> **WORK TO BE COMPLETED**
All lines in the entries below that hold "Payment" make up the answer.

(Data records)
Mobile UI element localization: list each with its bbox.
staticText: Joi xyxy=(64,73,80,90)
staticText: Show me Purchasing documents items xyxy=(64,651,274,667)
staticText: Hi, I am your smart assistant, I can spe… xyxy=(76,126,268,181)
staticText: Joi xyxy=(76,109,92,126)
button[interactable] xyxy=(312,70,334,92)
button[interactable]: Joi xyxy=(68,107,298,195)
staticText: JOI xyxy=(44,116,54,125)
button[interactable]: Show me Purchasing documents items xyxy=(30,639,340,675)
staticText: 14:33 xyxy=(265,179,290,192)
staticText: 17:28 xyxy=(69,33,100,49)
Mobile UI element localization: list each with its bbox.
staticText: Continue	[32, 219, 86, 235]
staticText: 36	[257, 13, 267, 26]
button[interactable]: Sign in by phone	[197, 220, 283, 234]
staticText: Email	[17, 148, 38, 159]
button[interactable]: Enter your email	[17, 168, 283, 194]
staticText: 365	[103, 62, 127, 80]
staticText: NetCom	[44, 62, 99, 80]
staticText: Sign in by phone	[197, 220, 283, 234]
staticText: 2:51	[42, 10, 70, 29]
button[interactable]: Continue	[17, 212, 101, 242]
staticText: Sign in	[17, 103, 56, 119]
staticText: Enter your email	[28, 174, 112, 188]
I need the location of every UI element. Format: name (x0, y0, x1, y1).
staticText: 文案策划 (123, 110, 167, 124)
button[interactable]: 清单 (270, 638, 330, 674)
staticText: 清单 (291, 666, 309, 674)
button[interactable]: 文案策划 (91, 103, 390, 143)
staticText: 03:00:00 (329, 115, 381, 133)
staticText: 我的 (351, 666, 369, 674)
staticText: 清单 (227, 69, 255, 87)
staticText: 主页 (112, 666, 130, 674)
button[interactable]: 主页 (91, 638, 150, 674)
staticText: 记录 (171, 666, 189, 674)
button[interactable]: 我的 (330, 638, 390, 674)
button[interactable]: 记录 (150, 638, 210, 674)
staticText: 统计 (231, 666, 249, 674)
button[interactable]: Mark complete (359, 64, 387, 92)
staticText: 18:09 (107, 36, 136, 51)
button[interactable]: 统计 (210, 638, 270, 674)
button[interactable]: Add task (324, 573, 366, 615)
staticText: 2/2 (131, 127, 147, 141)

---

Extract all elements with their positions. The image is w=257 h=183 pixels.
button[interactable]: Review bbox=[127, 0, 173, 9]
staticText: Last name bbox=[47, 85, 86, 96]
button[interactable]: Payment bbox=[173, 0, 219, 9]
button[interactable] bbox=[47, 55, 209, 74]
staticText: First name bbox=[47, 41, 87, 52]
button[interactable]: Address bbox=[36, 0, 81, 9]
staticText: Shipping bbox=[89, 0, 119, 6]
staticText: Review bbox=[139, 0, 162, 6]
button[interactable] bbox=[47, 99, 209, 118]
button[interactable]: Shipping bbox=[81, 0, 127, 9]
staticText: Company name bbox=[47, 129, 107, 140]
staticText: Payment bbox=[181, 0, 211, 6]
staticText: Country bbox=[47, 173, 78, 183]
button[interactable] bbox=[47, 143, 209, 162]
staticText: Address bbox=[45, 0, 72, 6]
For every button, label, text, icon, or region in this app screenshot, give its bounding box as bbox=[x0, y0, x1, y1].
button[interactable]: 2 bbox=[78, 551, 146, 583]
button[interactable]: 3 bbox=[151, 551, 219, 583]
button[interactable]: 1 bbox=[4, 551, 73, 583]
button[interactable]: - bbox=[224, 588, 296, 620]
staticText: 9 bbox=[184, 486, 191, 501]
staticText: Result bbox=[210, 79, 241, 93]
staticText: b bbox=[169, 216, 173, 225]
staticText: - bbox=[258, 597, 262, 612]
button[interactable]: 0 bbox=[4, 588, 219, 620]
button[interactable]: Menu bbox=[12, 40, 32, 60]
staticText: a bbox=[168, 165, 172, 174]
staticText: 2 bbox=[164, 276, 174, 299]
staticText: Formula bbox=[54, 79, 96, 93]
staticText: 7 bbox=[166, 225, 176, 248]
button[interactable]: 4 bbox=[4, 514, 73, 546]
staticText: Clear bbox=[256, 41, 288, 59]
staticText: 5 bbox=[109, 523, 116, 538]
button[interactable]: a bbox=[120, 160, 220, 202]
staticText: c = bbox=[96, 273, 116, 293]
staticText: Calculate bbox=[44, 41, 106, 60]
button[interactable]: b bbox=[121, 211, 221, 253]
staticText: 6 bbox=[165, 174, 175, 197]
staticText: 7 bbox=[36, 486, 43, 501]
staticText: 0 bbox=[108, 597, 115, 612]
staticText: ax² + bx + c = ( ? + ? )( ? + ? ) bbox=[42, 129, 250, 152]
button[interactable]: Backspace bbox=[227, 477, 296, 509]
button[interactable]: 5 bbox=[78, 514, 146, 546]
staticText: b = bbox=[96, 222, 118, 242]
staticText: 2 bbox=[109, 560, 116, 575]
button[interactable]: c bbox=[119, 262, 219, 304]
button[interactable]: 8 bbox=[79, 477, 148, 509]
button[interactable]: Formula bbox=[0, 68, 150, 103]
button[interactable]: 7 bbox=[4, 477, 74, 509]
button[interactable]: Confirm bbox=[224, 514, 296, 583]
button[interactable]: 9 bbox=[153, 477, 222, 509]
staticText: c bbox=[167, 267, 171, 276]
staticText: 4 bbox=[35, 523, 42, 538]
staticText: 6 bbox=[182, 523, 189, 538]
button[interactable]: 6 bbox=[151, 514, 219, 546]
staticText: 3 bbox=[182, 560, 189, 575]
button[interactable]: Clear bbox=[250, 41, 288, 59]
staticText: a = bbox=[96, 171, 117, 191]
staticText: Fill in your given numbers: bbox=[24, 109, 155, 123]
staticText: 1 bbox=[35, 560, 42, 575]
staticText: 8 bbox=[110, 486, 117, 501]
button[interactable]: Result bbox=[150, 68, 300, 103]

> **ANSWER TO THE EXERCISE**
button[interactable]: Payment bbox=[173, 0, 219, 9]
staticText: Payment bbox=[181, 0, 211, 6]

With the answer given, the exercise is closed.